In interviews and her book, Lords held him in perpetual contempt for what she saw as the unapologetic role he and others played in her sexual exploitation. She stated that she named him "Tim North" in her autobiography not for legal reasons but as a means to protect people from him, and to avoid giving him and his company any publicity, which could draw young women into the sex industry. Lords wrote that South gave her cocaine and champagne during her first nude photo shoot at World Modeling, a charge that South denied.

In 1991, porn producers discovered that Alexandra Quinn, a World Modeling talent, had entered porn in 1990 at age 17. Quinn pretended that she was born in 1968, the same year as Traci Lords' birth. Unlike the Lords case, Quinn did not generate a scandal with media coverage, nor did anyone face legal action.

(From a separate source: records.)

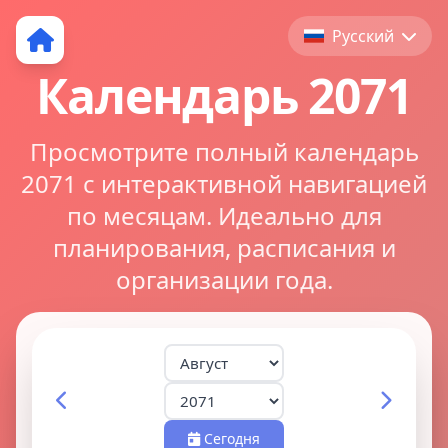
Русский
Календарь 2071
Просмотрите полный календарь
2071 с интерактивной навигацией
по месяцам. Идеально для
планирования, расписания и
организации года.
Сегодня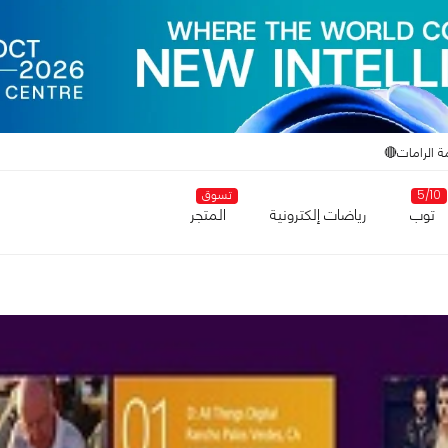
ة الرامات🔴
5/10
تسوق
توب
رياضات إلكترونية
المتجر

World Modeling went out of business in November 2006 because of declining profits. On December 5, 2007, South announced the reopening of World Modeling with a change of direction, as well as an intent to reduce the number of young women he would represent.

==Business model==
South's female clients could earn up to $1,500 for a day's work (usually two scenes). Exotic acts, involving multiple partners or "bizarre fetishism" could fetch $3,500. South did not work on percentage basis, but was rather paid $65 a day per performer by the film's producer. In rare cases, when having negotiated an exclusive deal, he would get a cut from the profits.

==Personal life==
South stated that he maintained a strict "no dating" policy with his clients, preferring his relationship with his talents to be strictly professional. South married his wife in 1975, and he had two sons. He died on August 28, 2020.